Cronies, executive produced by Spike Lee is shot in docudrama style where the characters are interviewed–along with several other characters like Louis’ girlfriend and mother of his child, Nikki (Landa Taylore)  and Louis and Jacks old friend Corey (Michael Harvey)– in order to get a full scope of the incident. But what the film portrays, I will argue, is that in order to understand why someone would protect another person who would do something like murder, and what Louis continues to do, is that you need to understand the people on screen. There is an omnipresent documentarian (Larnell) that interviews the guys all individually and through the course of their day, about the incident, and about their lives, their motivations, their aspirations, and who they are. What comes out of it is short of a portrait of friendship, a portrait of a struggle with complacency, and a struggle to be part of a community and unspoken code that you may no longer feel you need to serve. What comes out of this 24 four hour period is that these young men, Louis, Jack, and Andrew, find themselves and find out that they are different, and yet similar, and all going through the same struggle: being men in America, and not quite fitting in to any norm.
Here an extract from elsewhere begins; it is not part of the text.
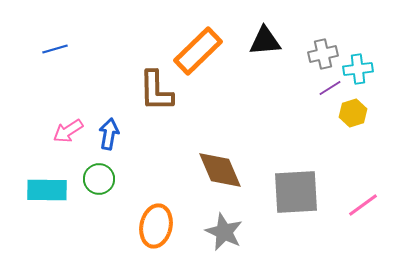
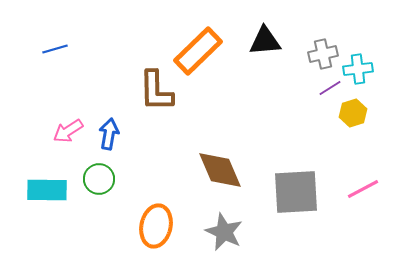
pink line: moved 16 px up; rotated 8 degrees clockwise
Louis and Jack don’t really prescribe to anything black except for the codes they follow, and Andrew doesn’t prescribe to anything white, aside from the codes he follows. All three are really trying to carve out a space in which they exist fulfilled.
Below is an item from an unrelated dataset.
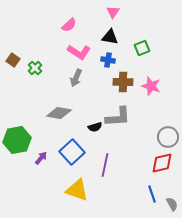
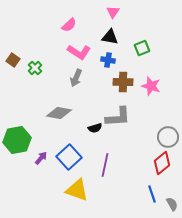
black semicircle: moved 1 px down
blue square: moved 3 px left, 5 px down
red diamond: rotated 25 degrees counterclockwise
While all three in this day, deal with the growing issue of the incident that has glued Jack and Louis together, and is starting to suck in Andrew, while rinding around trying to kill time before going to a dice game so Louis can gain some money they are simultaneously working to accept each other. Sounds like a real friendship huh? At one point in the film, while the three ride around St. Louis in Andrew’s jeep, and after Jack makes Andrew talk to some black women, Andrew gets fed up with Jack and his complaining about not doing anything (not talking to women, not getting high enough, not making money) and challenges him to go the extra mile and do harder drugs, to which Jack complains more, makes excuses why he won’t,  to which Andrew says “I just called you out so we can go hit up on whatever you want… So whatever”, which Jack replies “Let’s do it then” and the three ride off to a friend of Andrew’s house. The bonds tighten over heteronormative American male interests (women, drugs, gambling, proving one’s rep) but what happens is an acceptance and an understanding of difference–a difference in values, what being a man is, such as when Louis gives weak explanation as to why Andrew’s car gets stolen in the hood– “Welcome to the hood, Andy”, a difference in motivations, a difference in desires, such as when Andrew takes Jack and Louis to a pool party, and we see Andrew behave as if nothing is festering, while Jack and Louis deal with their straining relationship, while in the midst of dancing, drugged induced white people–understanding that people are different and do probably way too much to protect their friends. The duo of Louis and Jack, and that guarding of your brother who may not be as well informed and understanding can be seen in other films depicting male friendships between people of color like in Do The Right Thing with Mookie and Buggin Out, Paid in Full with Ace and Rico, and even, if this film was a noir,  Devil in the Blue Dress with Easy Rawlins and Mouse. What comes out of Cronies, which means friend, is that the layers created by having to hide, narrativize and protect your affection for your friend start to be pulled back.